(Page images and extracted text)

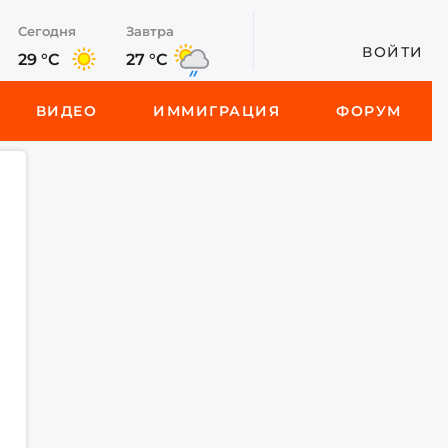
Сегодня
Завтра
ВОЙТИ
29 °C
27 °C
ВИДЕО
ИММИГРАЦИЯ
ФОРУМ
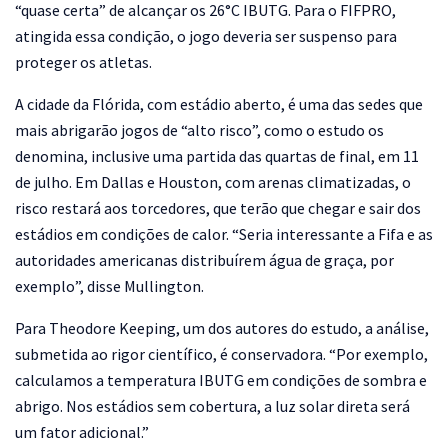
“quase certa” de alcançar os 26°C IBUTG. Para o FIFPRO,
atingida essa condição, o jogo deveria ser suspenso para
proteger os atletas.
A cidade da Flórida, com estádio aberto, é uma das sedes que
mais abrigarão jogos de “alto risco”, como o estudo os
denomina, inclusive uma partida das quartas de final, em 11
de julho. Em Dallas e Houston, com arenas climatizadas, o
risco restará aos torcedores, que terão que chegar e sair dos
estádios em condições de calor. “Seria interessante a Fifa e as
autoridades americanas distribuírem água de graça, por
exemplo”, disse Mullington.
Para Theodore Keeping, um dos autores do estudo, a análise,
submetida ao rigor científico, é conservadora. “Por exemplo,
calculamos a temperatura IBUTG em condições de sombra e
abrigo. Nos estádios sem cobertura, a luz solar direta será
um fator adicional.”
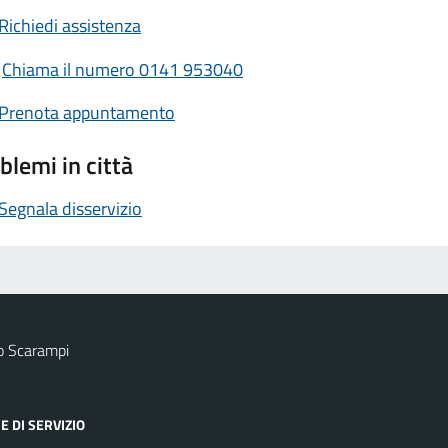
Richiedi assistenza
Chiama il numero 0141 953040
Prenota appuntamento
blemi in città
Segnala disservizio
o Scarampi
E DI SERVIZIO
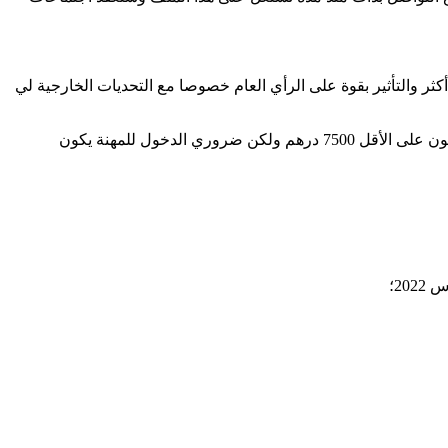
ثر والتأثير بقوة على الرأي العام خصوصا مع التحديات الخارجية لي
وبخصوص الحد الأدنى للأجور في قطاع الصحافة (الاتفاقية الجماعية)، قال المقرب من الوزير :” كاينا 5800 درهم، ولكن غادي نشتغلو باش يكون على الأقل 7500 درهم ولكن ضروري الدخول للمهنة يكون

▶ **Task objective**
Retype the entries above exactly. Stop after the line containing "autoridades americanas distribuírem", and omit the pictures.

▶ **Response area**
Сегодня
Завтра
ВОЙТИ
29 °C
27 °C
ВИДЕО
ИММИГРАЦИЯ
ФОРУМ
“quase certa” de alcançar os 26°C IBUTG. Para o FIFPRO,
atingida essa condição, o jogo deveria ser suspenso para
proteger os atletas.
A cidade da Flórida, com estádio aberto, é uma das sedes que
mais abrigarão jogos de “alto risco”, como o estudo os
denomina, inclusive uma partida das quartas de final, em 11
de julho. Em Dallas e Houston, com arenas climatizadas, o
risco restará aos torcedores, que terão que chegar e sair dos
estádios em condições de calor. “Seria interessante a Fifa e as
autoridades americanas distribuírem água de graça, por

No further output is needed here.